Diplopia Downgaze After Orbital Floor Repair

Finally after attempting two revisions the surgeon referred the patient to dr.
Diplopia downgaze after orbital floor repair. Persistent diplopia has commonly been reported as a complication of orbital floor fracture repair in children. Nine patients showed a complete improvement of their diplopia. However here we present two cases of marked upgaze limitation and positive forced ductions 1 week. Tial postoperative complication the incidence of diplopia after surgical repair of orbital blowout fractures has not been well studied.
After the initial surgery the patient had diplopia hyperglobus and cicatricial entropion. None of the patients reported diplopia in the primary position neither downgaze conclusion diplopia persisting after reconstructive surgery of a fractured orbital floor may be corrected surgically.
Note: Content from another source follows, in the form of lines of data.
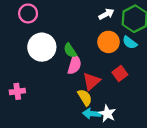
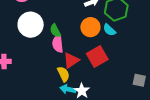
pink semicircle: (74, 65) -> (58, 44), turned 150
red square: (120, 73) -> (97, 56), size x1.5

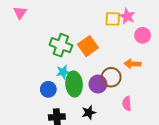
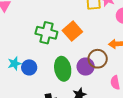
cyan star: (63, 72) -> (14, 64), moved
blue circle: (48, 89) -> (29, 67), moved

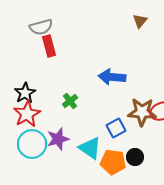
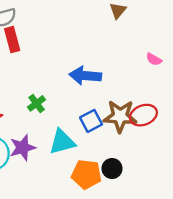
blue square: (116, 128) -> (91, 121), moved
cyan triangle: (90, 148) -> (62, 142), moved, turned -50

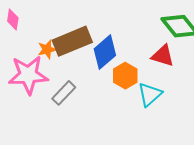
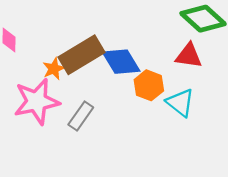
blue diamond: (105, 52) -> (121, 62), turned -72
cyan triangle: (150, 94) -> (180, 103), turned -32

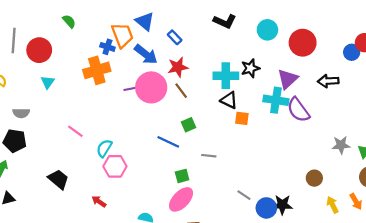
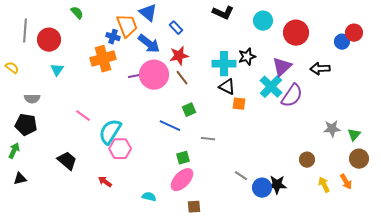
cyan cross: (276, 100) -> (271, 87), turned 35
purple semicircle: (298, 110) -> (292, 96), turned -110
cyan semicircle: (104, 148) -> (110, 132), size x1.5

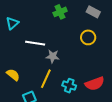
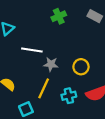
yellow circle: (88, 37) -> (81, 67), moved
cyan cross: (69, 86) -> (69, 96), turned -32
A 51 yo african american female presents with diplopia in downgaze after an orbital floor fracture secondary to being punched in the face s p repair with open reduction internal fixation orif and placement of a plate od ocular history. Immediately after an orbital floor fracture the affected eye may have impaired motility resulting in double vision.
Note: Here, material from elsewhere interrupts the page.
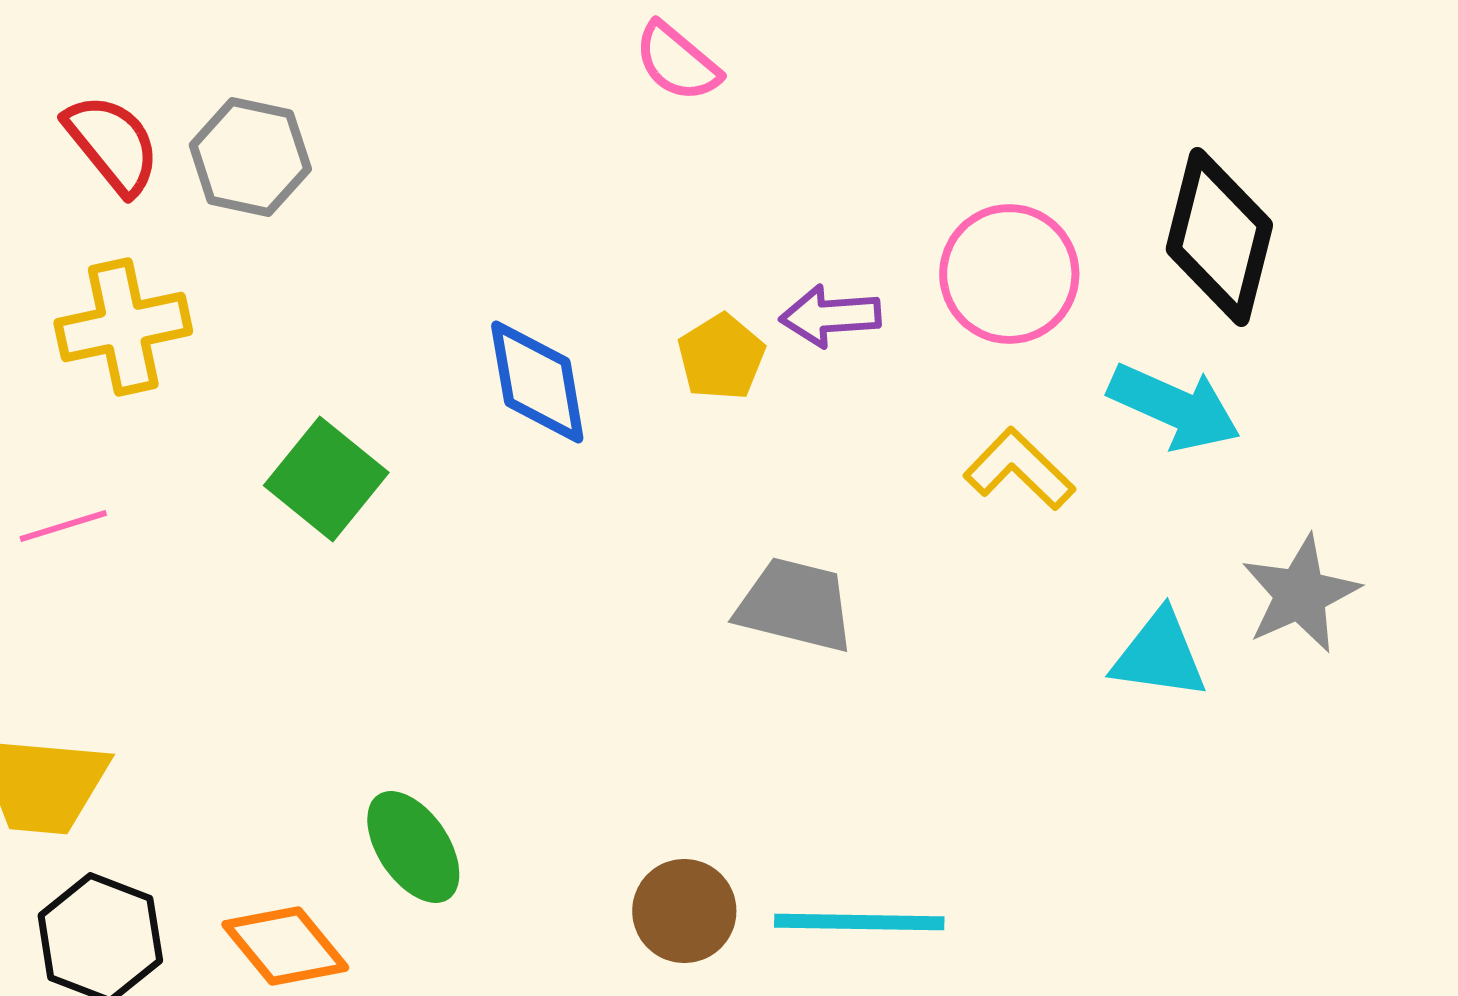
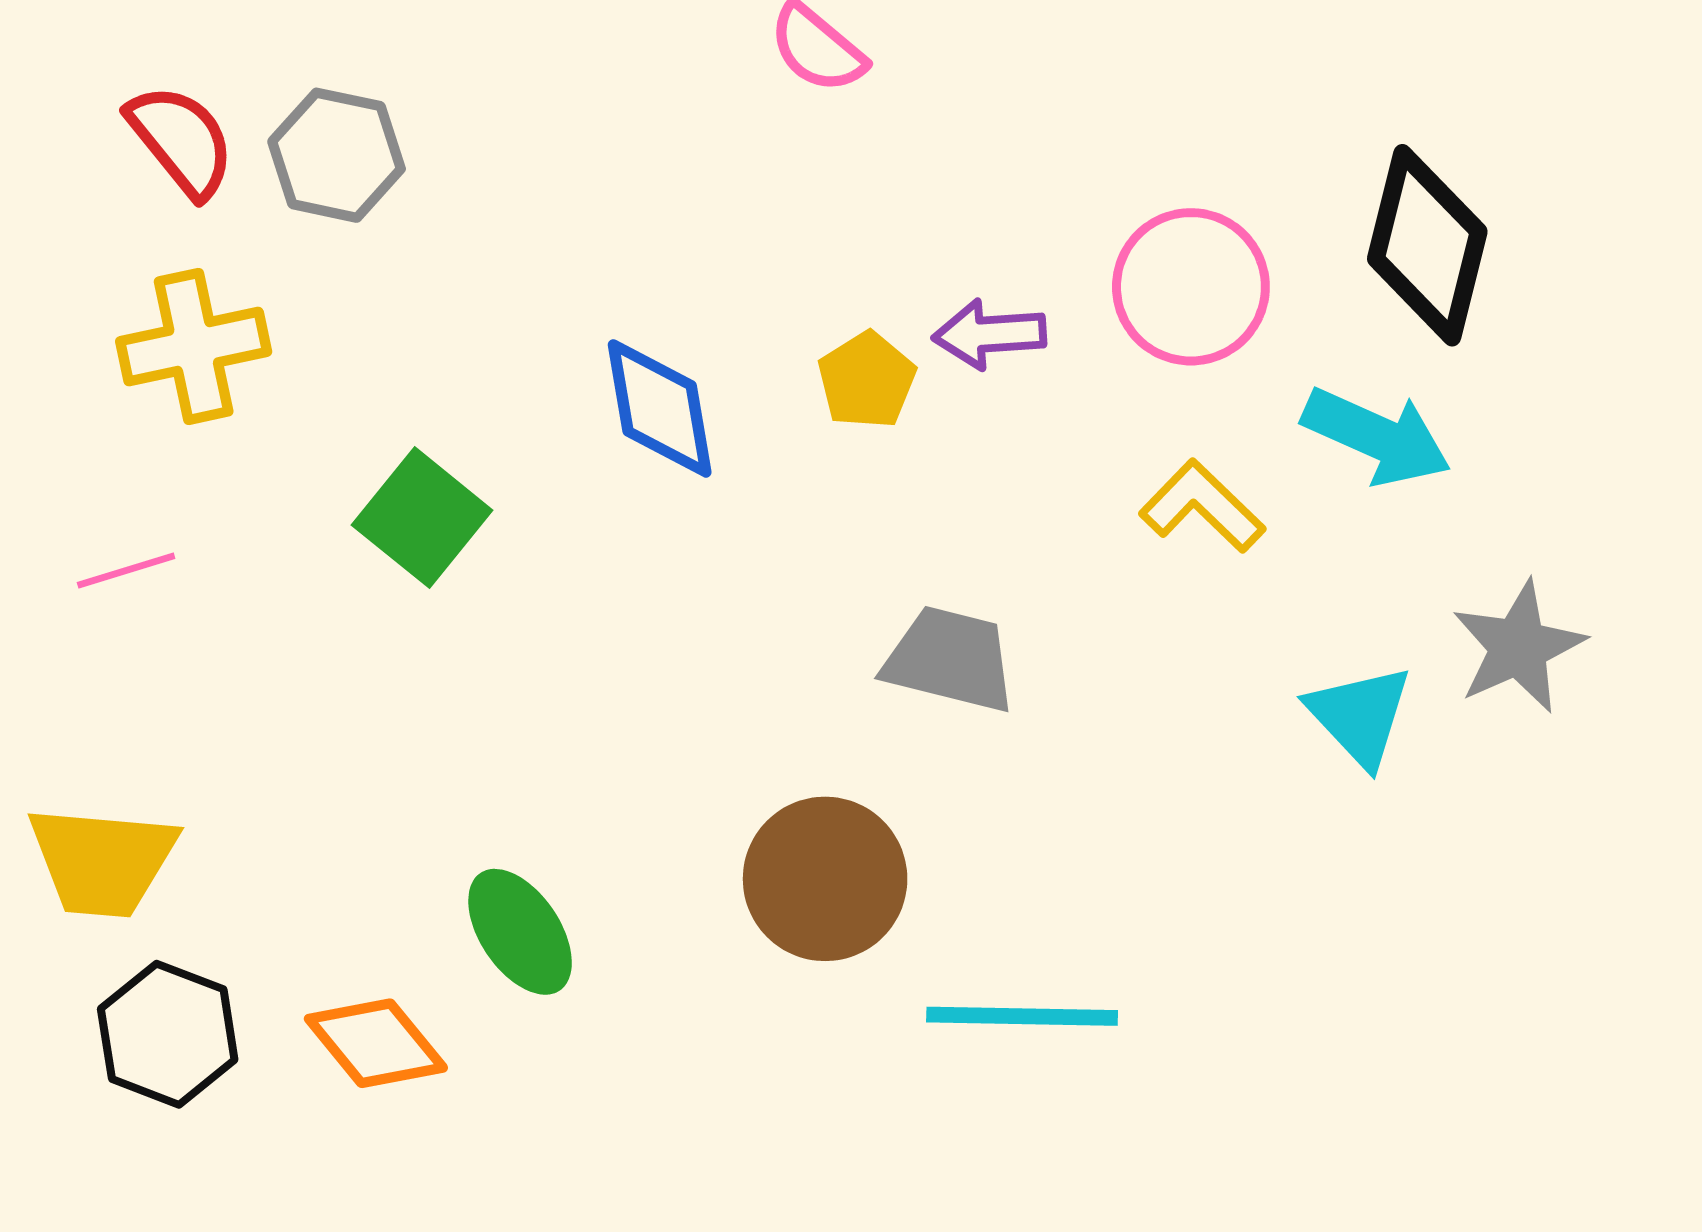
cyan triangle: (1159, 655) -> (1360, 716), turned 39
brown circle: (684, 911) -> (825, 879), moved, size x1.4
16 the inferior rectus muscle and the inferior oblique muscle may be involved. This video illustrates the use of porous polyethylene implant stabilized with cyanoacrylate glue to repair an orbital floor fracture by the transconjunctival technique in a 10 year old child who had sustained a facial trauma. Double vision after orbital floor repair unread post by moby thu sep 17 2009 10 16 pm hello and welcome i am sorry to hear about this serious injury. Both of them could be weakened by direct trauma 12 17 ischemia so called.
Orbital blowout fracture od s p repair with orif and placement of a plate 7 weeks prior. Cho who determined that the patient probably had not needed the orbital floor fracture repair in the first place. 1 2 in patients with postoperative diplopia restricted extraocular motility and positive forced ductions surgical exploration for residual inferior rectus entrapment is indicated. Endoscopic repair of the orbital floor blowout fracture using an endonasal approach appears to be a safe and effective technique for the treatment of diplopia.
She had an incarcerated inferior rectus muscle in the fracture causing diplopia in upgaze. The eye may be proptotic or enophthalmic depending on the amount of edema causing proptosis and the size of the fracture larger fractures leading to enophthalmos. A minimum of 6 months follow up was available for all patients included in the study. We retrospectively studied 54 patients who underwent repair of an orbital blowout fracture.
A total of 47 of 54 86 patients had clinically significant diplopia.